**SUPPLIED INFORMATION:**
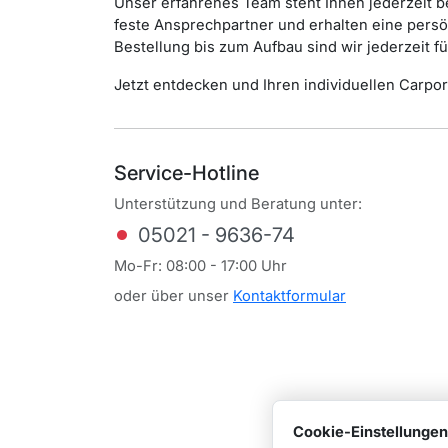
Unser erfahrenes Team steht Ihnen jederzeit be
feste Ansprechpartner und erhalten eine pers
Bestellung bis zum Aufbau sind wir jederzeit fü
Jetzt entdecken und Ihren individuellen Carport
Service-Hotline
Unterstützung und Beratung unter:
05021 - 9636-74
Mo-Fr: 08:00 - 17:00 Uhr
oder über unser
Kontaktformular
Cookie-Einstellungen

**EXERCISE BRIEF:** Each record above is to be copied exactly. Drop the pictures.

**YOUR RESPONSE:**
Unser erfahrenes Team steht Ihnen jederzeit be
feste Ansprechpartner und erhalten eine pers
Bestellung bis zum Aufbau sind wir jederzeit fü
Jetzt entdecken und Ihren individuellen Carport
Service-Hotline
Unterstützung und Beratung unter:
05021 - 9636-74
Mo-Fr: 08:00 - 17:00 Uhr
oder über unser
Kontaktformular
Cookie-Einstellungen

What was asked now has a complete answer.